Exercise instructions
Please reproduce the lines from the one containing "Tome 5 - CCE 5 - IF 779" through the end of the data below exactly as they stand, and omit all pictures.

Records provided
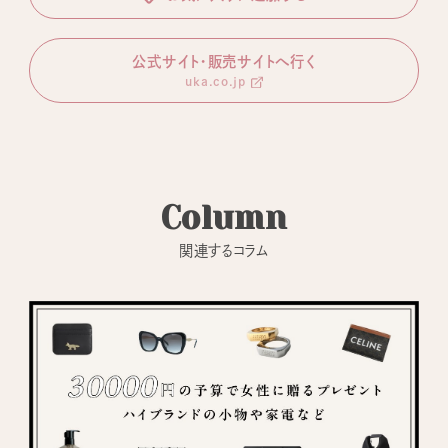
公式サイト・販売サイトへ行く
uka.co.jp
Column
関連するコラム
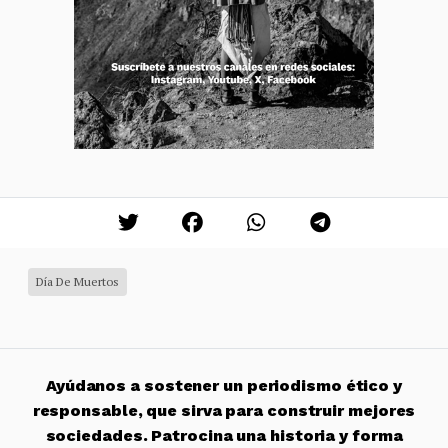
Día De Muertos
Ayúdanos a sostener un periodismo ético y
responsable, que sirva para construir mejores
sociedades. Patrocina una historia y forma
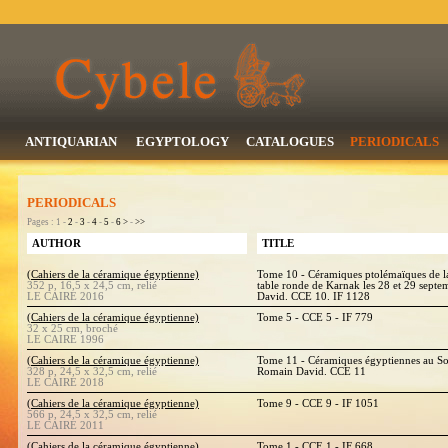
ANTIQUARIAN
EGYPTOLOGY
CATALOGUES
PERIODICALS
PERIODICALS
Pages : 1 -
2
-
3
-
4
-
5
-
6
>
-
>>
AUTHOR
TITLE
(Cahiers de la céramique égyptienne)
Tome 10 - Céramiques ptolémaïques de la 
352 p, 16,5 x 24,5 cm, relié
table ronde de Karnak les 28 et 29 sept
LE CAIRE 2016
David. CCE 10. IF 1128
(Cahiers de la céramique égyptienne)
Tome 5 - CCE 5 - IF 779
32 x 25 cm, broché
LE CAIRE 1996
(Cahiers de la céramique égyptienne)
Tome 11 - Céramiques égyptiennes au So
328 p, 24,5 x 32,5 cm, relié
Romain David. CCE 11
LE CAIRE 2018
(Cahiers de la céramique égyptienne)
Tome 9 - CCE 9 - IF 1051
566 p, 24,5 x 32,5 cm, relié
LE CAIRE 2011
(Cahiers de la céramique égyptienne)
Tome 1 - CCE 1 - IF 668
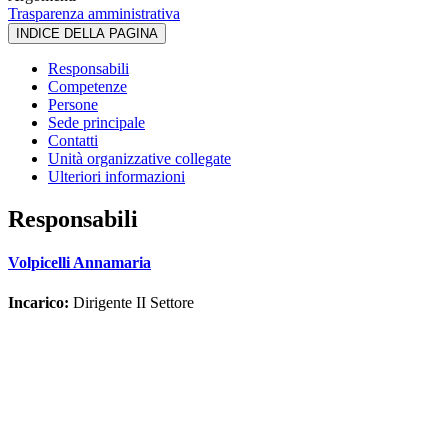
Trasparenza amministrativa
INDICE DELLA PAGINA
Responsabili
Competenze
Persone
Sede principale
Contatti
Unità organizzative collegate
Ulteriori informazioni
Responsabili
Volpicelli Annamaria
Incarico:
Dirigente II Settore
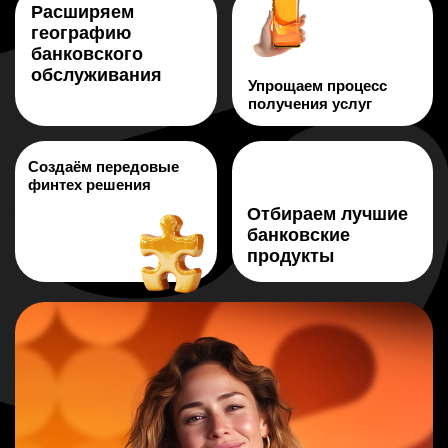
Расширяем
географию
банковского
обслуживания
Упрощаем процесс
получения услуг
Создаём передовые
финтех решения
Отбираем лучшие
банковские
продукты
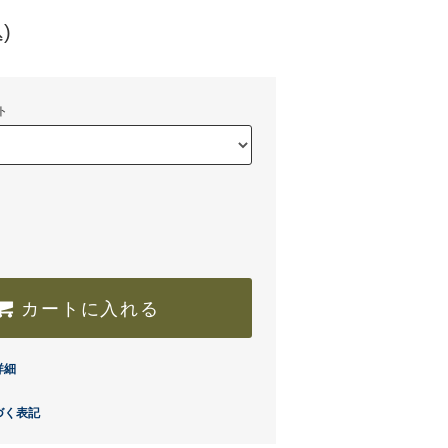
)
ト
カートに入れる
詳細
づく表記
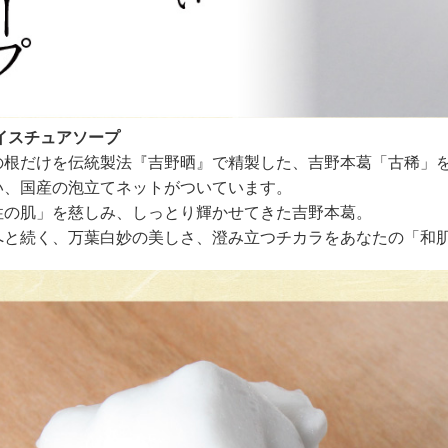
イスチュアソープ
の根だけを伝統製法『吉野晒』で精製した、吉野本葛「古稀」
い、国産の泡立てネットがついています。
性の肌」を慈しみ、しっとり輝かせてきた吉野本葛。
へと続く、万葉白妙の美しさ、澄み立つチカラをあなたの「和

Result
Tome 5 - CCE 5 - IF 779
32 x 25 cm, broché
LE CAIRE 1996
(Cahiers de la céramique égyptienne)
Tome 11 - Céramiques égyptiennes au So
328 p, 24,5 x 32,5 cm, relié
Romain David. CCE 11
LE CAIRE 2018
(Cahiers de la céramique égyptienne)
Tome 9 - CCE 9 - IF 1051
566 p, 24,5 x 32,5 cm, relié
LE CAIRE 2011
(Cahiers de la céramique égyptienne)
Tome 1 - CCE 1 - IF 668
Trasparenza amministrativa
INDICE DELLA PAGINA
Responsabili
Competenze
Persone
Sede principale
Contatti
Unità organizzative collegate
Ulteriori informazioni
Responsabili
Volpicelli Annamaria
Incarico:
Dirigente II Settore
Расширяем
географию
банковского
обслуживания
Упрощаем процесс
получения услуг
Создаём передовые
финтех решения
Отбираем лучшие
банковские
продукты
)
ト
カートに入れる
詳細
づく表記
イスチュアソープ
の根だけを伝統製法『吉野晒』で精製した、吉野本葛「古稀」
い、国産の泡立てネットがついています。
性の肌」を慈しみ、しっとり輝かせてきた吉野本葛。
へと続く、万葉白妙の美しさ、澄み立つチカラをあなたの「和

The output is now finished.